## Dataset items
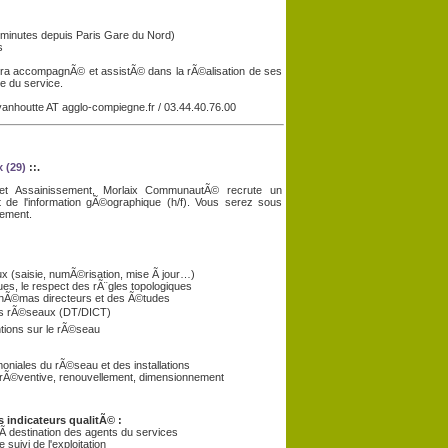
 minutes depuis Paris Gare du Nord)
s
sera accompagnÃ© et assistÃ© dans la rÃ©alisation de ses
e du service.
t.vanhoutte AT agglo-compiegne.fr / 03.44.40.76.00
 (29)
::.
t Assainissement, Morlaix CommunautÃ© recrute un
de l'information gÃ©ographique (h/f). Vous serez sous
sement.
x (saisie, numÃ©risation, mise Ã jour…)
s, le respect des rÃ¨gles topologiques
schÃ©mas directeurs et des Ã©tudes
des rÃ©seaux (DT/DICT)
ntions sur le rÃ©seau
oniales du rÃ©seau et des installations
e prÃ©ventive, renouvellement, dimensionnement
s indicateurs qualitÃ© :
s Ã destination des agents du services
suivi de l'exploitation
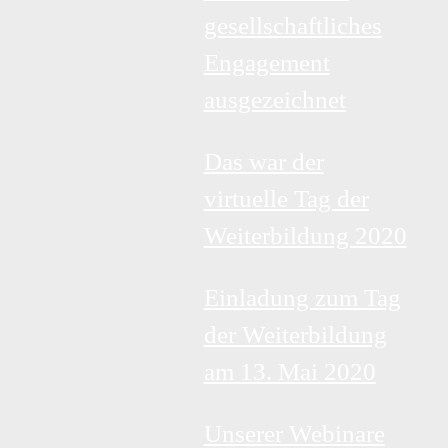
gesellschaftliches
Engagement
ausgezeichnet
Das war der
virtuelle Tag der
Weiterbildung 2020
Einladung zum Tag
der Weiterbildung
am 13. Mai 2020
Unserer Webinare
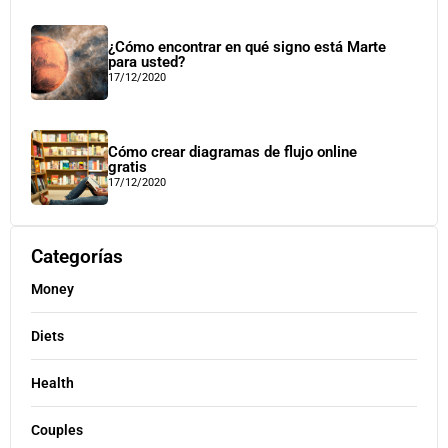
¿Cómo encontrar en qué signo está Marte
para usted?
17/12/2020
Cómo crear diagramas de flujo online
gratis
17/12/2020
Categorías
Money
Diets
Health
Couples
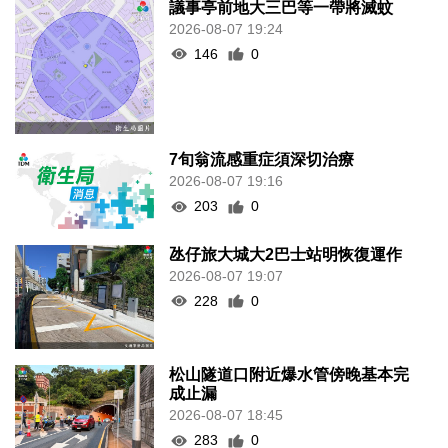
議事亭前地大三巴等一帶將滅蚊
2026-08-07 19:24
146
0
7旬翁流感重症須深切治療
2026-08-07 19:16
203
0
氹仔旅大城大2巴士站明恢復運作
2026-08-07 19:07
228
0
松山隧道口附近爆水管傍晚基本完
成止漏
2026-08-07 18:45
283
0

## WHAT YOU SHOULD DO
Please filter the entries above down to the lines holding "Weiterbildung" and copy them.

## EXPECTED ANSWER
Weiterbildung 2020
der Weiterbildung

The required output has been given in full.